Jean-Noël Escudié / P2C pour Localtis

Culture : plus d'une collectivité sur deux a augmenté ses dépenses l'an dernier

Tourisme, culture, loisirs

Finances et fiscalité

Cette orientation à la hausse des budgets culturels est révélée par l'Observatoire des politiques culturelles. Lequel avait fait état, il y a deux ans, d'un recul sensible de ces mêmes budgets. La nature des dépenses varie évidemment en fonction du niveau de collectivité concerné.

Il y a deux ans, l'Observatoire des politiques culturelles (OPC) publiait - avec le concours du département des études, de la prospective et des statistiques (Deps) du ministère de la Culture - une note de conjoncture alarmante montrant un recul prononcé des dépenses culturelles des collectivités territoriales sur la période 2015-2017 : -4% pour les régions, -5% pour les départements et -7% pour les grandes villes (voir notre article ci-dessous du 2 mars 2017). Deux ans plus tard, l'Observatoire se livre au même exercice, portant cette fois-ci sur les dépenses de la période 2017-2019. Mais les conclusions de sa note de conjoncture sont nettement moins pessimistes.

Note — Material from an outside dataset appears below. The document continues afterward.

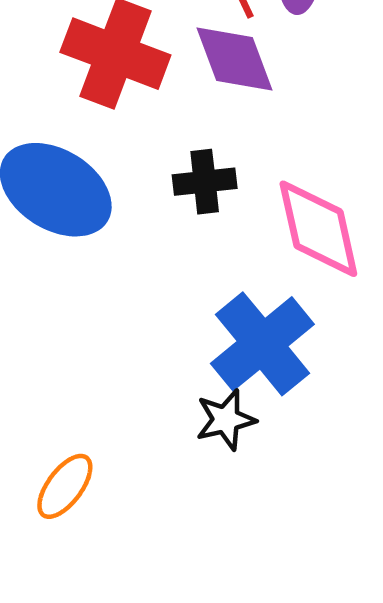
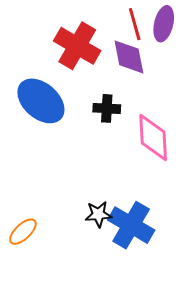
blue cross: (262, 344) -> (131, 225), moved, turned -30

56% de budgets culturels orientés à la hausse, contre 30% en 2016

L'étude porte sur un échantillon de 9 régions, 48 départements, 7 métropoles et 14 communes de plus de 100.000 habitants. Cette année, l'OPC y adjoint un échantillon de 62 communes et EPCI de moins de 100.000 habitants. Les résultats de l'étude montrent "une hausse de l'effort culturel pour un nombre plus grand de collectivités et EPCI que lors de l'exercice précédent". Toutes catégories confondues, 56% des répondants déclarent ainsi augmenter leurs engagements en fonctionnement en matière de dépenses culturelles, contre 30% en 2016 et 46% en 2017. En 2018, seuls un tiers des répondants indiquent réduire leurs moyens en faveur de la culture, tandis que 11% affichent une stabilité.

Les budgets d'investissements culturels sont également davantage orientés à la hausse. L'Observatoire relève que "lorsqu'il y a augmentation de dépenses culturelles en investissement, il s'agit majoritairement de hausses conséquentes (supérieures à 10%)", même si les évolutions en ce domaine doivent être interprétées avec prudence.

Régions, départements, métropoles et grandes villes

Du côté des neuf régions de l'échantillon, l'évolution des dépenses culturelles de fonctionnement se situe en 2018 entre -5% et +10% (six régions étant orientées à la hausse). En termes d'évolution, les dépenses des régions se révèlent plus favorables au patrimoine culturel, aux musées, aux festivals et événements et au spectacle vivant. En termes de nature des dépenses, l'effort va plutôt au soutien aux associations et organismes culturels.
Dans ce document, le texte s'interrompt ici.